In this regard, it stated that the Adjudicator failed to take into account the
fact that the CGL is an Ontario corporation that
operates only in Ontario and operates much like
an employment agency, all of which would ordinarily bring its labour relations
entirely within provincial jurisdiction. CGL added that the Adjudicator also
failed to consider whether the “core” of the federal undertaking, being the
military, would be impaired by provincial regulation of CGL’s labour relations.
[36]
I
agree that the Adjudicator erred by: (i) applying an erroneous test in determining
the issue of jurisdiction; (ii) failing to assess whether the normal or
habitual activities of CGL are such as to render CGL a federal undertaking,
service or business, for the purposes of the jurisdictional analysis; and (iii)
failing to consider whether provincial regulation of CGL’s labour relations would
impair the “core” of federal jurisdiction over the military. I also agree that
the Adjudicator begged the question to be decided when he observed, at the
outset of his analysis of the jurisdictional issue, that “Part III of the Canada
Labour Code” controls this matter.

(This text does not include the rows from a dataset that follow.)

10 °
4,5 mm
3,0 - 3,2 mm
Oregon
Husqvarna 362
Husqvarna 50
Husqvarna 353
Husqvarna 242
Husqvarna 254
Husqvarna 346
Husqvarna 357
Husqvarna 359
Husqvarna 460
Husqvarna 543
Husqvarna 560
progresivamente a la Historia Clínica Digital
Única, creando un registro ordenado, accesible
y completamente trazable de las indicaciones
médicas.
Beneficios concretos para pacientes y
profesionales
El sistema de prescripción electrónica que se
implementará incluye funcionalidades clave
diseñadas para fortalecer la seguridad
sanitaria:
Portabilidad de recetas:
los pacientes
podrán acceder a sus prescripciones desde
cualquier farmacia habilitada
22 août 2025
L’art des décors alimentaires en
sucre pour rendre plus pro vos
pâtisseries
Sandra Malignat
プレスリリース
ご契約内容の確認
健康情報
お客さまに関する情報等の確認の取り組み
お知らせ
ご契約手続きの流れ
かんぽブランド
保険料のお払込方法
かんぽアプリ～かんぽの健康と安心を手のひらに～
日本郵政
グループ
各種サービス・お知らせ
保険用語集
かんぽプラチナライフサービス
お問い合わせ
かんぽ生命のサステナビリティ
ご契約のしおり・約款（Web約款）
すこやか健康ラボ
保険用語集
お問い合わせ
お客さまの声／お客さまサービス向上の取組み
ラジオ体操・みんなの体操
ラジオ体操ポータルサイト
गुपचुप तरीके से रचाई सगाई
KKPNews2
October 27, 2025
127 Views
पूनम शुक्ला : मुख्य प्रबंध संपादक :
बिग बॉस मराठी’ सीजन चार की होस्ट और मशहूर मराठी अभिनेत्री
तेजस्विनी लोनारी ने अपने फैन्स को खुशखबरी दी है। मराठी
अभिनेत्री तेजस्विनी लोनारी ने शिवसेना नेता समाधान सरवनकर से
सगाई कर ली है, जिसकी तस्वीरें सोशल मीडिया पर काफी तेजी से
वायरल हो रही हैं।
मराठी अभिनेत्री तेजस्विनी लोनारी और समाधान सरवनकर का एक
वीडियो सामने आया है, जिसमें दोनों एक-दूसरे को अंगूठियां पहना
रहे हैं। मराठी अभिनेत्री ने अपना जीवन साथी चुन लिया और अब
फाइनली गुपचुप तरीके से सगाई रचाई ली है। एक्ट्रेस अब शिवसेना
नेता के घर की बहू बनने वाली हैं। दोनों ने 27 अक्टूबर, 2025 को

There is nothing in the statute which,
in itself, allows for an estoppel again at individuals for whom the law was
designed to protect.”
[37]
The
Supreme Court recently addressed the issue of federal jurisdiction over labour
and employment relations in NIL/TU,O Child and Family Services Society v BC
Government and Service Employees’ Union, 2010 SCC 45, [2010] 2 S.C.R. 696. There, the Supreme Court considered whether the
labour relations of child welfare services provided by the appellant (“NIL/TU,O”)
to certain First Nations in B.C. fell under federal jurisdiction, pursuant to
s. 91(24) of the Constitution Act, 1867, which confers jurisdiction to
the Parliament of Canada in respect of “Indians and lands reserved for Indians”.

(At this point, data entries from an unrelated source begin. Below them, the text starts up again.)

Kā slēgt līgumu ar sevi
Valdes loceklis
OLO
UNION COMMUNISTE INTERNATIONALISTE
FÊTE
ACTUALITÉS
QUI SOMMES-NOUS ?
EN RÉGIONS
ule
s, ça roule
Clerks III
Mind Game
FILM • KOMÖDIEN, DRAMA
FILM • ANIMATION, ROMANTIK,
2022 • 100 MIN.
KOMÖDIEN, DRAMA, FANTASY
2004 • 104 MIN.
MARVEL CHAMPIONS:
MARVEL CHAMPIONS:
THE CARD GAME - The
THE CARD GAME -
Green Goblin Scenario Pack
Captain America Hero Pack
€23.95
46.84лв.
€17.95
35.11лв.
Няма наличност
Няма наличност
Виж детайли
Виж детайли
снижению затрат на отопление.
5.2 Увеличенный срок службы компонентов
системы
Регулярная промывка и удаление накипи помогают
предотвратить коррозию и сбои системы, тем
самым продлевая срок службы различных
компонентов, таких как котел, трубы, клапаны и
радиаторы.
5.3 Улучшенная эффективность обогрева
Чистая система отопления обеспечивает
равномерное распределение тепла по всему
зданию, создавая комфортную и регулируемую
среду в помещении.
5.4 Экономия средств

The Court unanimously concluded that NIL/TU,O’s labour relations fell under
provincial jurisdiction. However, the Court split with respect to the test that
should be applied when determining whether federal jurisdiction applies to
labour relations.
[38]
The
majority decision, written by Justice Abella, confirmed (at para 11) that: (i)

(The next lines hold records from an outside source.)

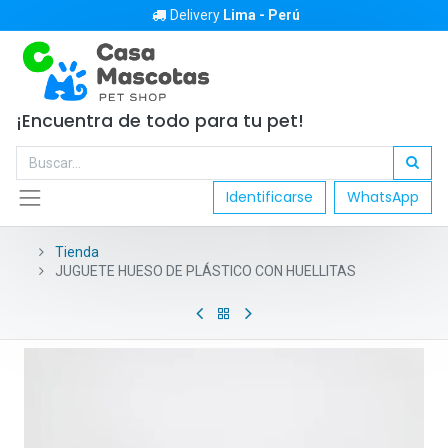
Delivery
Lima - Perú
¡Encuentra de todo para tu pet!
Identificarse
WhatsApp
Tienda
JUGUETE HUESO DE PLÁSTICO CON HUELLITAS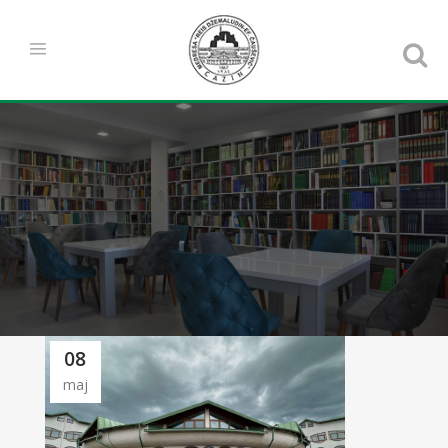
08
maj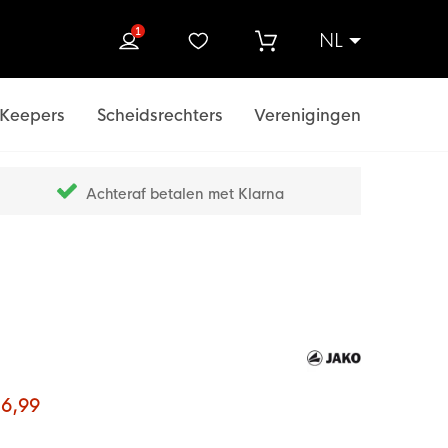
1
NL
ek
Keepers
Scheidsrechters
Verenigingen
Achteraf betalen met Klarna
 6,99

labour relations are presumptively a provincial matter; (ii) the federal
government may acquire jurisdiction over labour relations only by way of
exception; and (iii) this exception has been “narrowly interpreted.” Justice
Abella then described the test that applies in this regard in the following
terms:
[18]
… [I]n determining whether an entity’s labour relations will be federally
regulated, thereby displacing the operative presumption of provincial
jurisdiction, Four B [Manufacturing Ltd v United Garment Workers of
America, [1980] 1 S.C.R. 1031] requires that a court first apply the
functional test, that is, examine the nature, operations and habitual
activities of the entity to see if it is a federal undertaking. If so, its
labour relations will be federally regulated. Only if this inquiry is
inconclusive should a court proceed to an examination of whether the provincial
regulation of the entity’s labour relations would impair the core of the federal
head of power at issue.
[39]
Justice
Abella emphasized that, if it is necessary to proceed to the second step of the
assessment, the question is not whether the entity’s operations lie at the “core”
of the federal head of power, it is whether the provincial regulations of that
entity’s labour relations would impair the “core” of that head of power (NIL/TU,O,
above, at para 20).
[40]
Justice
Abella ultimately concluded that NIL/TU,O’s labour relations fell within
provincial jurisdiction because the essential nature of its operations is to
provide child and family services, which falls into the provincial sphere and
is regulated exclusively by the provinces. She rejected (at paras 39-40 and 45)
the argument that the presence of federal funding, the cultural identity of
NIL/TU,O’s clients and employees, and its mandate to provide culturally
appropriate services to Aboriginal clients displaced the presumption in favour
of provincial jurisdiction. In short, she observed that “[t]he community for
whom NIL/TU,O operates as a child welfare agency does not change what it
does, namely provide child welfare services” (NIL/TU,O, above, at para 45,
emphasis in original). Given that the functional test was conclusive, she found
that an inquiry into whether NIL/TU,O’s activities or operations lie at the “core”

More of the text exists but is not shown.